Wednesday, December 1, 2010

Brave New LAN Party: Green Edition

The LAN party is a hallowed event in computing, a time and place when gamers convene to show off their biggest, baddest rigs and compete for vendor-sponsored prizes. To walk along the aisles at a LAN event (such as the 500-player PDXLAN, shown here) is to witness system modding elevated to an artform and overclocking cranked to within a megahertz of meltdown.

I get this. I admire it. I also think it's a model that belongs in the 20th century. The "bigger, badder" mindset is all about maximum power and copious consumption. How many GPUs can you stuff in a system, each guzzling hundreds of watts? How many fans and cold cathode tubes and drives? Have we really reached the point when a 1,000W power supply is no longer sufficient?

Until such time as we have a major breakthrough in energy technology and we reverse the trend of rising electricity costs, especially with most of our electricity still being produced by depleting fossil fuels, this philosophy of competitive extremism is not doing us any favors. It might help component manufacturers sell higher ticket products, but we don't need this excess. It hurts your wallet as much as the planet.
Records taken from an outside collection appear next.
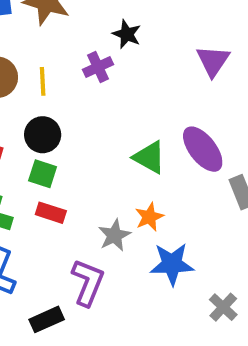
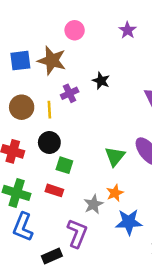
purple cross: (98, 67) -> (70, 93), moved
green triangle: (149, 157) -> (115, 156), turned 40
green square: (43, 174) -> (64, 165), moved

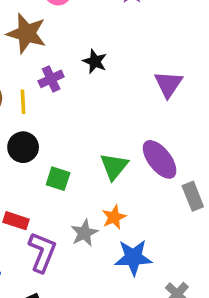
green square: (64, 165) -> (58, 179), moved
red rectangle: (54, 190) -> (16, 221), moved
purple L-shape: (77, 233) -> (42, 252), moved

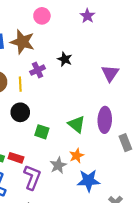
purple ellipse: (160, 159) -> (105, 120), turned 40
green triangle: (114, 166) -> (77, 124), turned -30

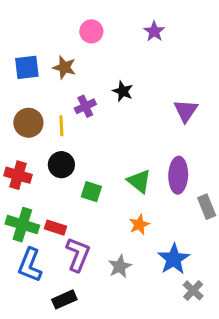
brown star: (22, 42) -> (64, 67), size x0.7
gray star: (58, 165) -> (120, 266), moved
blue star: (89, 181) -> (174, 259), moved, turned -30

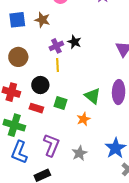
black star: (123, 91) -> (74, 42), moved
yellow line: (61, 126) -> (57, 65), moved
orange star: (139, 225) -> (83, 119), moved
red rectangle: (55, 228) -> (36, 108), moved

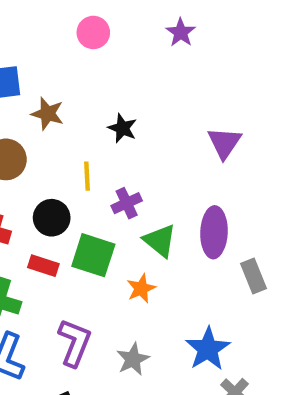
brown star: (42, 20) -> (47, 114), moved
purple cross: (56, 46) -> (127, 203), moved
green square: (60, 103) -> (93, 255), size x1.5

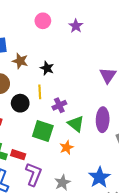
purple star: (181, 32) -> (76, 26), moved
black star: (122, 128) -> (47, 68), moved
black circle: (52, 218) -> (20, 103), moved
red rectangle: (43, 266) -> (18, 155), moved

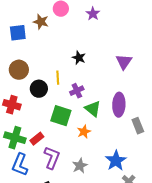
brown star: (20, 61) -> (41, 22), moved
black star: (47, 68) -> (79, 58), moved
red rectangle: (18, 155) -> (37, 139), turned -56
I suggest a new spin on the old LAN party: a green competition. Same games, same sponsorships, same community, same fun. Only now, let's up the stakes. Pick a maximum number -- say, 300 watts. Each system connects to the wall through a Kill-A-Watt type of power meter. If your system ever exceeds 300.0W during a performance-based tournament, you're instantly disqualified. Alternatively, there might also be contests for hitting set performance benchmark levels with the lowest possible sustained power consumption. Now players will need to pick components that stress performance efficiency, not just raw speed. When (not if) oil once again crests over $100 per barrel, "efficiency" is going to be this industry's favorite word.

Think about companies such as Antec, with its EarthWatts power supplies, or Intel, with its perpetual ability to raise the efficiency bar with CPUs. Such companies pour untold thousands of dollars into LAN party marketing, but clearly they're targeting a different audience with their eco-friendly products. Why the disparity? Why not take this early opportunity before the crowd rushes in to establish a reputation in the gaming world for efficient gaming performance?

Reward those who get creative and discover new ways to play harder with fewer electrons. What's to lose? The competition will become even more challenging, supposedly "green" vendors can put their money where their mouths are, enthusiast consumers will begin to cultivate an appreciation for consuming less, and maybe, just maybe, participants will inspire energy-saving changes throughout the industry that have a tangible effect on computing's carbon emissions.

Whatever its ego-oriented benefits might be, the current fetish with enthusiast excess can only encourage waste. By reversing this trend, gamers can help propel computing in a better direction. And who knows? They might just inspire all of the tree-hugging hippies to start gaming, too.